▶ Task prompt: Please set down only the lines below starting with the line with "Giá Khuyến Mại: 2,019,500 ₫" and going on through the line with "Ke depan, stabilitas", verbatim and without pictures.

------ Information provided

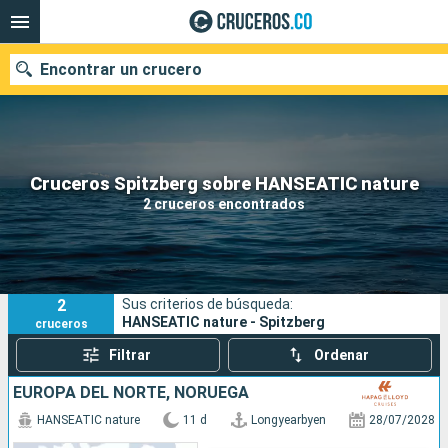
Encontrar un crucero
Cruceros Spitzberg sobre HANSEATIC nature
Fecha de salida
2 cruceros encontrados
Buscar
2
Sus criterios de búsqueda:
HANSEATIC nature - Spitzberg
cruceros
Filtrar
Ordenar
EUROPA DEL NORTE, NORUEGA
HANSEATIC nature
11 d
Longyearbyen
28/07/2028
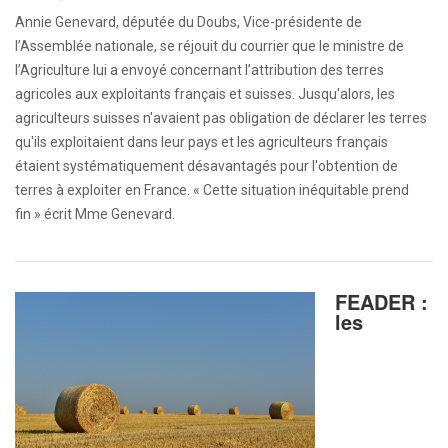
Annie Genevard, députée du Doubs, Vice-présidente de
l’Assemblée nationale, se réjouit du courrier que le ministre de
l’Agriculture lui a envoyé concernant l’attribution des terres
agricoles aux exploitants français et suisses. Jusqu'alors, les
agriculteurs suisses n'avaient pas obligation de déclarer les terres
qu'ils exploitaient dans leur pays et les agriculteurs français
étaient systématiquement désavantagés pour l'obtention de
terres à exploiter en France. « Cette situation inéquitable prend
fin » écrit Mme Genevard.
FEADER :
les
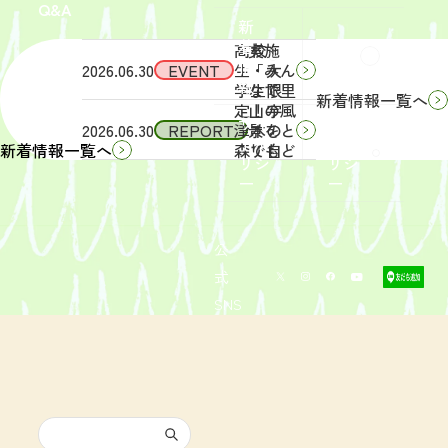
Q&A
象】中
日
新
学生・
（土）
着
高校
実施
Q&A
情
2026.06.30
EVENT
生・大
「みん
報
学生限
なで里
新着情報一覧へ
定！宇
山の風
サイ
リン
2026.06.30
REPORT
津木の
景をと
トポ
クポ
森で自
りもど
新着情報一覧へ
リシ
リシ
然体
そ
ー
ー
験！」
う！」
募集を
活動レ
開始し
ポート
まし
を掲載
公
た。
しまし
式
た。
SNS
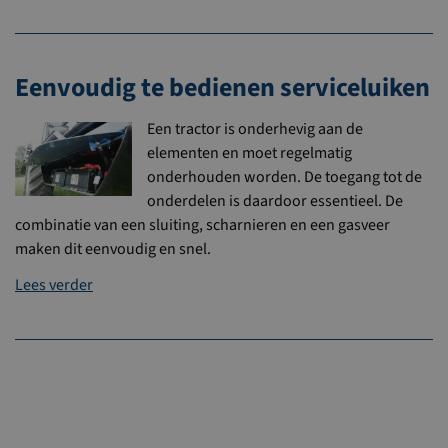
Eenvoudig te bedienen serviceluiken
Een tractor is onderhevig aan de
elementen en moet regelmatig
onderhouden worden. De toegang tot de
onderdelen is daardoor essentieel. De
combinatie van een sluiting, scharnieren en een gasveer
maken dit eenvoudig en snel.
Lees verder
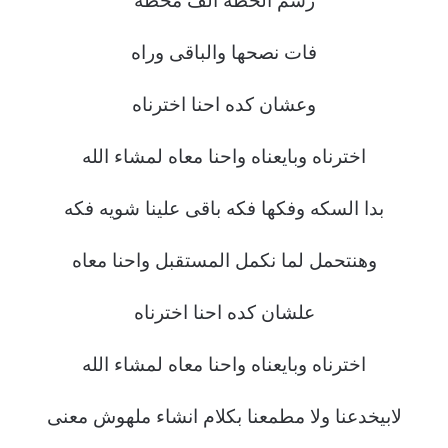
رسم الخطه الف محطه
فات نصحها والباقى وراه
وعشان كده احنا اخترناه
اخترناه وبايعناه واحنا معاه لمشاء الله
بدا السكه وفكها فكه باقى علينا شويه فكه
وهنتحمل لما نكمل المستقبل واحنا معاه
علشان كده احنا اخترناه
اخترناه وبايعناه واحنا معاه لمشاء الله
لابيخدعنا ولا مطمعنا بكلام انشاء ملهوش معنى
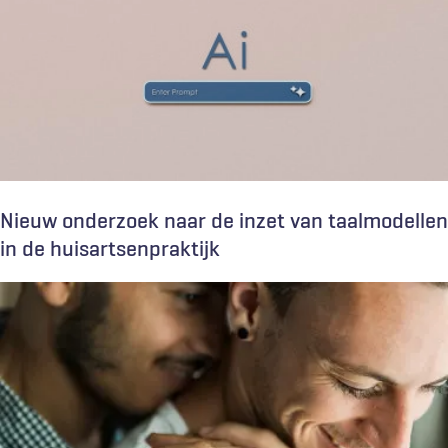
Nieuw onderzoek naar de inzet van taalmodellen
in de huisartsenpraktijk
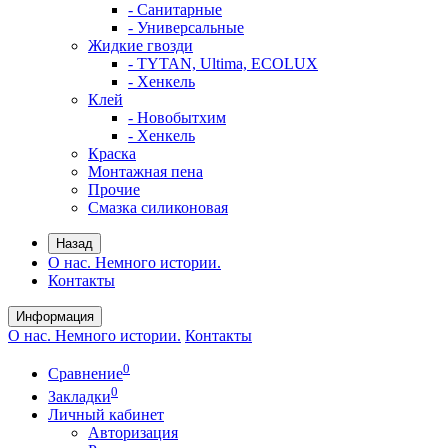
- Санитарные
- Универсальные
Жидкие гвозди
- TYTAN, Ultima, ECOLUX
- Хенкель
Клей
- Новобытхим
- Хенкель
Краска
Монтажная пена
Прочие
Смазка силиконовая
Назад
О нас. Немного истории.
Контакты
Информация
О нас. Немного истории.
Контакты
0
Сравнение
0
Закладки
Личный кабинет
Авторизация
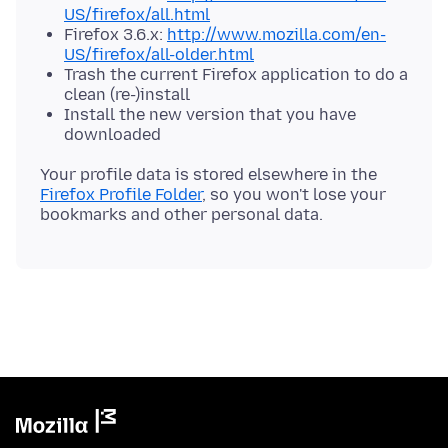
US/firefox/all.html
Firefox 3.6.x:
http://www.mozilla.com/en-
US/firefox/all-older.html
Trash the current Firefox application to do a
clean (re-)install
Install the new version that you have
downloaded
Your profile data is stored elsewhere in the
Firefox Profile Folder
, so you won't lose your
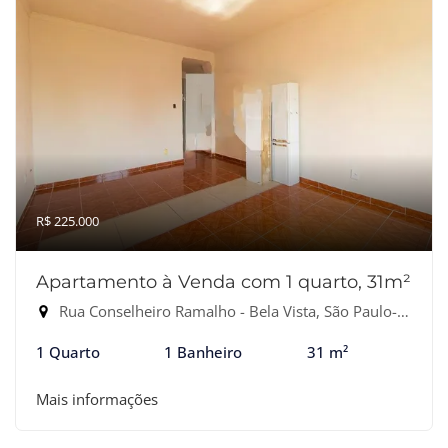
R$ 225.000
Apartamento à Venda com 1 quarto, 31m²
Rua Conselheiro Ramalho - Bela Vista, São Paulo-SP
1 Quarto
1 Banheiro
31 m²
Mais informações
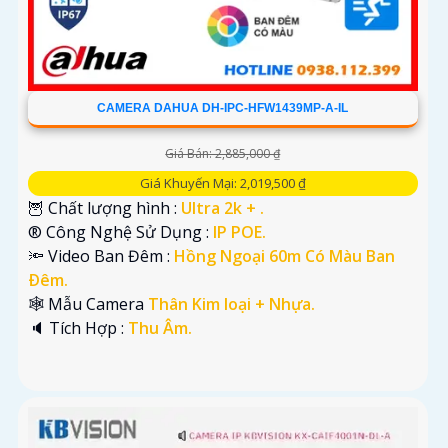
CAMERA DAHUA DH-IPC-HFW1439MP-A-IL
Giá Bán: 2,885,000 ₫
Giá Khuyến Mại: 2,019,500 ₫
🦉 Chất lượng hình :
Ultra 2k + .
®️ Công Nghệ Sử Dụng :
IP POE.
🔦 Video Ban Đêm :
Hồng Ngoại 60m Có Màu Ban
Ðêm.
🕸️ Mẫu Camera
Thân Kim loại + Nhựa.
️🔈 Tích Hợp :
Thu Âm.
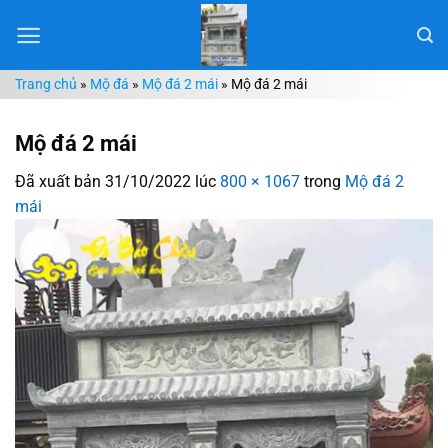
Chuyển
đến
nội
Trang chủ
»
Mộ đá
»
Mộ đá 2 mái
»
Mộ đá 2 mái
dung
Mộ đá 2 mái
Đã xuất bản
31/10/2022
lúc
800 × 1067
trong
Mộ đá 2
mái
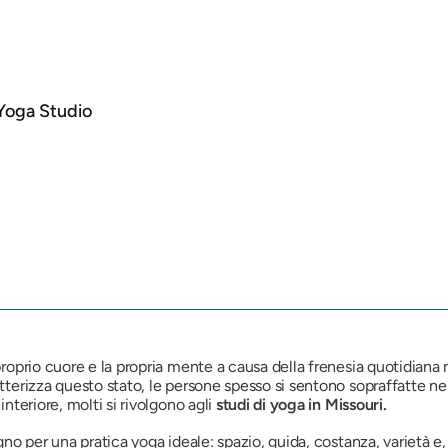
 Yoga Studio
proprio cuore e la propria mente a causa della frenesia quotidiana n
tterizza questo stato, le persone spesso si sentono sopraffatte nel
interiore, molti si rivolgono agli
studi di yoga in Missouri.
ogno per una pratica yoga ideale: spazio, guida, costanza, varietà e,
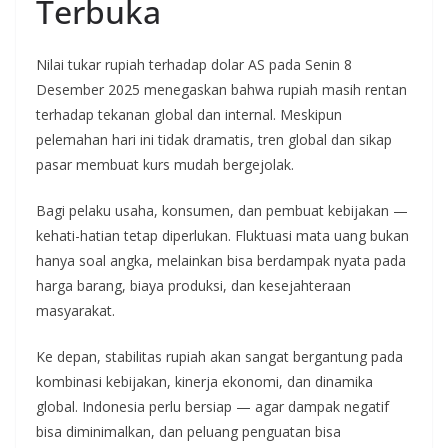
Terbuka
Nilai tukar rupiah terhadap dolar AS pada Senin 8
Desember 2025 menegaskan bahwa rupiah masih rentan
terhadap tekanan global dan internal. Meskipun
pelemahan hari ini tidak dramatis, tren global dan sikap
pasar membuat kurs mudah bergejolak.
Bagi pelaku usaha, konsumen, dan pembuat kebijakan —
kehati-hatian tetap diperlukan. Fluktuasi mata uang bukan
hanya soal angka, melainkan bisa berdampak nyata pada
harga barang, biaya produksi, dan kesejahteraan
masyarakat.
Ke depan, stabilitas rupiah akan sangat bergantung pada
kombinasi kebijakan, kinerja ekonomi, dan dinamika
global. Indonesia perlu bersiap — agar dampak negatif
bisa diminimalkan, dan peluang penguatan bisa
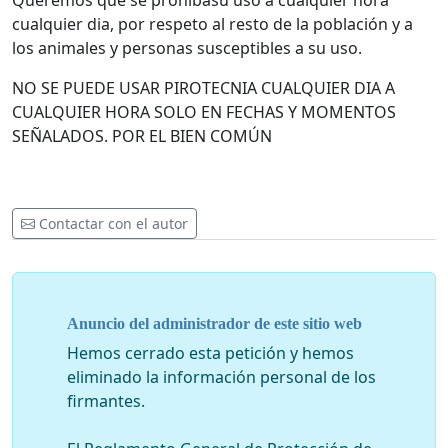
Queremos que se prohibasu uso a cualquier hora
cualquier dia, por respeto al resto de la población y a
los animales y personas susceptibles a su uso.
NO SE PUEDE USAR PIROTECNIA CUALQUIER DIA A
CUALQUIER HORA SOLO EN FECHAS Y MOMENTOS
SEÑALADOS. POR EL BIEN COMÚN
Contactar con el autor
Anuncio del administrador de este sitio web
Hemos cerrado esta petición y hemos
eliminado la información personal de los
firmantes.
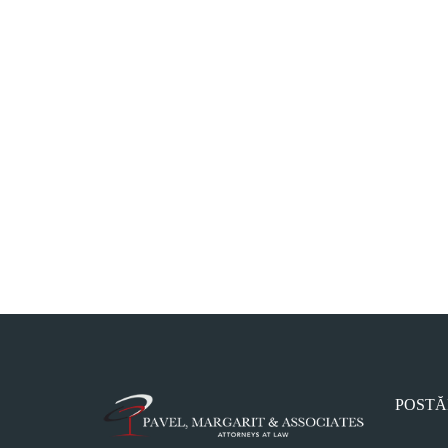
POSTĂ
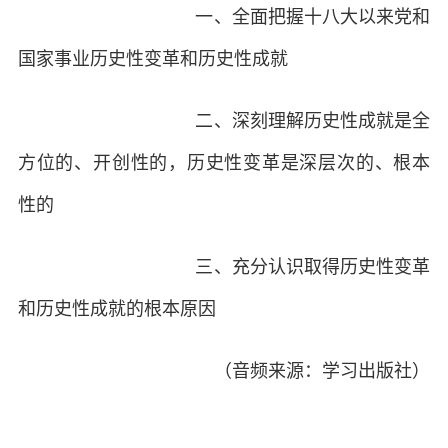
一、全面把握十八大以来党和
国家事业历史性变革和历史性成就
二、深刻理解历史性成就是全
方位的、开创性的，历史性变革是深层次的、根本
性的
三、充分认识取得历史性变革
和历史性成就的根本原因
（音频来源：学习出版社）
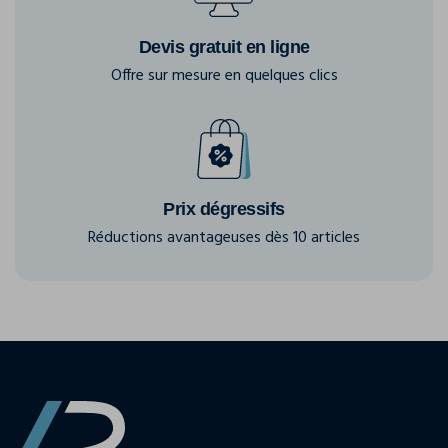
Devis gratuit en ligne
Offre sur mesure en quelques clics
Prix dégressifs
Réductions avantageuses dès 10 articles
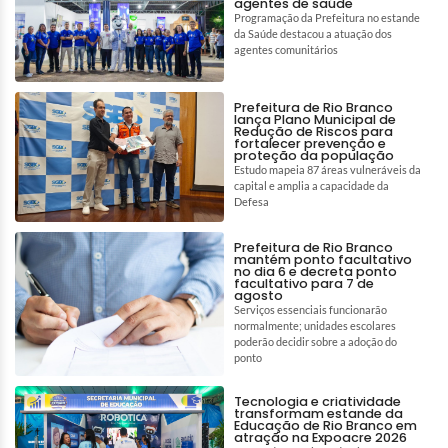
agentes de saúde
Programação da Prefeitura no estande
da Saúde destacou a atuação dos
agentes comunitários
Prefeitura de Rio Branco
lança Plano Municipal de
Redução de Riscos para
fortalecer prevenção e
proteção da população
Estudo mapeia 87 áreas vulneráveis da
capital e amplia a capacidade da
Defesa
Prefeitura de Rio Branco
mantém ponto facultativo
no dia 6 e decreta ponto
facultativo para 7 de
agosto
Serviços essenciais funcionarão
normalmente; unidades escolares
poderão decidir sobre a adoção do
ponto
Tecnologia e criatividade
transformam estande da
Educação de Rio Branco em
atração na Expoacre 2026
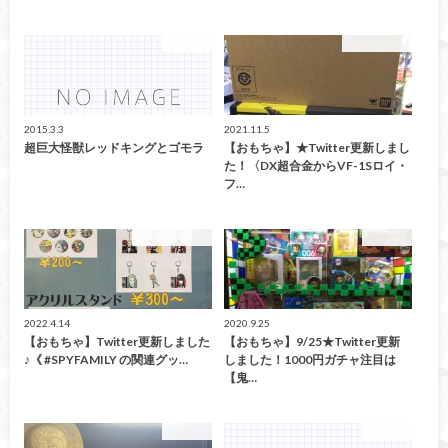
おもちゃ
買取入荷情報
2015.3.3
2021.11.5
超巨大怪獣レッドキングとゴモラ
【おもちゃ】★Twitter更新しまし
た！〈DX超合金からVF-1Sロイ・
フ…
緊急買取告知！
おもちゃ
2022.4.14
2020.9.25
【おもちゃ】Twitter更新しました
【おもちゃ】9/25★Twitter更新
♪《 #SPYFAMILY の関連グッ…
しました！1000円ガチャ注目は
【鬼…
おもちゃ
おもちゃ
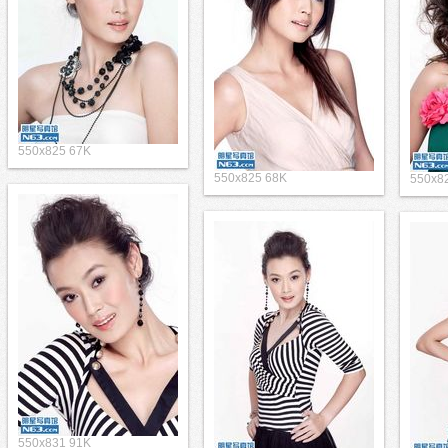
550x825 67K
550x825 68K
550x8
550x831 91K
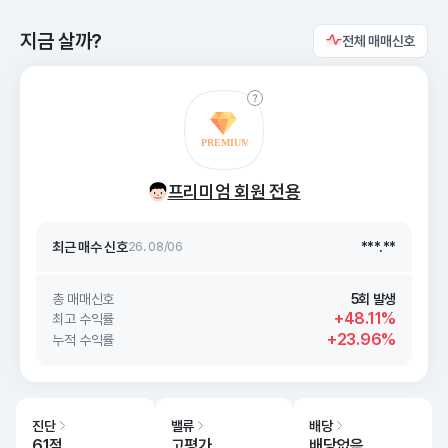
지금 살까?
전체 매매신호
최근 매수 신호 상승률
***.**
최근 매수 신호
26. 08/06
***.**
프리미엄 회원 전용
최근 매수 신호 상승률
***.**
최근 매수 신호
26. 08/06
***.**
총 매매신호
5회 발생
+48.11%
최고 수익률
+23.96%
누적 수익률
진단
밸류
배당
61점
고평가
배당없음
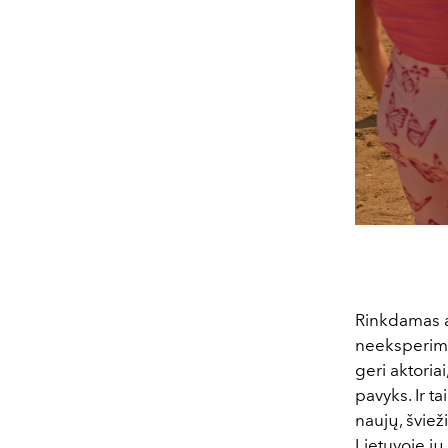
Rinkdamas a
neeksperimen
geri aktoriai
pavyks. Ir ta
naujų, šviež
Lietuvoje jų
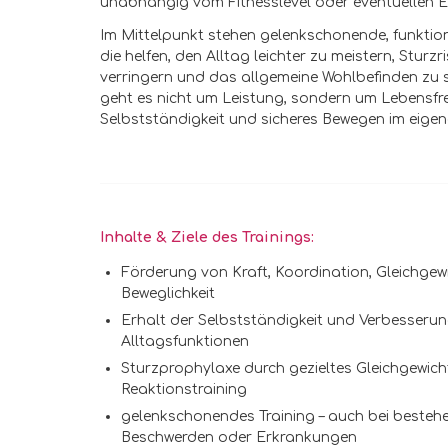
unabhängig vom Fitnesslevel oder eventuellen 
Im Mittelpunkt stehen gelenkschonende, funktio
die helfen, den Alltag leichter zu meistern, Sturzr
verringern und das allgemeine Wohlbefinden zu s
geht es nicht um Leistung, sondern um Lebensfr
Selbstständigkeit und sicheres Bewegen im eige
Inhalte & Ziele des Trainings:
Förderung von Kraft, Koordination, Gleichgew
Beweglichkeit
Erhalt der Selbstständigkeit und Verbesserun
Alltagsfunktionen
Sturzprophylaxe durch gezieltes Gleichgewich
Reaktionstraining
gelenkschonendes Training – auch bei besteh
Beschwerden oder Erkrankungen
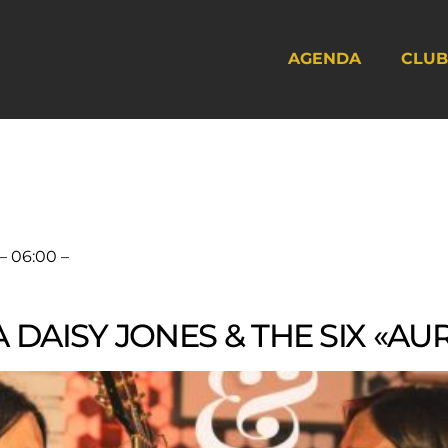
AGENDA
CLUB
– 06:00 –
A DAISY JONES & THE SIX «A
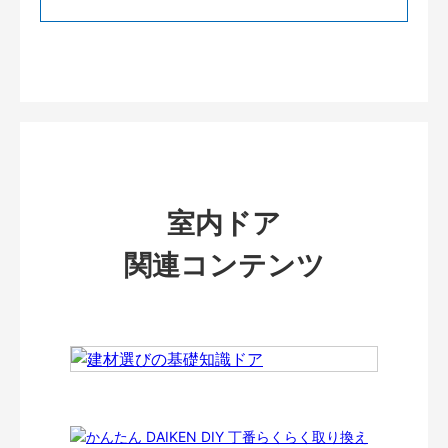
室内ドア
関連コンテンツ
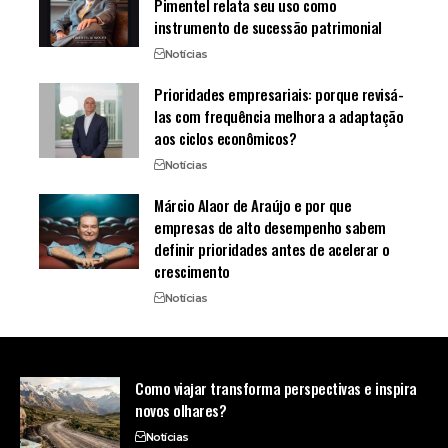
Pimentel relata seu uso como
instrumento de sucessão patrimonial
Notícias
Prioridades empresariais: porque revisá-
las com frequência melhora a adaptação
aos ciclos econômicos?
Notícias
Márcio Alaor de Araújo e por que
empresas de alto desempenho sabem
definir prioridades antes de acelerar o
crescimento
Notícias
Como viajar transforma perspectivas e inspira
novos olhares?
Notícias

------------

▶ Written answer:
Giá Khuyến Mại: 2,019,500 ₫
🦉 Chất lượng hình :
Ultra 2k + .
®️ Công Nghệ Sử Dụng :
IP POE.
🔦 Video Ban Đêm :
Hồng Ngoại 60m Có Màu Ban
Ðêm.
🕸️ Mẫu Camera
Thân Kim loại + Nhựa.
️🔈 Tích Hợp :
Thu Âm.
Chuyển
đến
nội
Trang chủ
»
Mộ đá
»
Mộ đá 2 mái
»
Mộ đá 2 mái
dung
Mộ đá 2 mái
Đã xuất bản
31/10/2022
lúc
800 × 1067
trong
Mộ đá 2
mái
 Yoga Studio
proprio cuore e la propria mente a causa della frenesia quotidiana n
tterizza questo stato, le persone spesso si sentono sopraffatte nel
interiore, molti si rivolgono agli
studi di yoga in Missouri.
ogno per una pratica yoga ideale: spazio, guida, costanza, varietà e,
Terbuka
Nilai tukar rupiah terhadap dolar AS pada Senin 8
Desember 2025 menegaskan bahwa rupiah masih rentan
terhadap tekanan global dan internal. Meskipun
pelemahan hari ini tidak dramatis, tren global dan sikap
pasar membuat kurs mudah bergejolak.
Bagi pelaku usaha, konsumen, dan pembuat kebijakan —
kehati-hatian tetap diperlukan. Fluktuasi mata uang bukan
hanya soal angka, melainkan bisa berdampak nyata pada
harga barang, biaya produksi, dan kesejahteraan
masyarakat.
Ke depan, stabilitas rupiah akan sangat bergantung pada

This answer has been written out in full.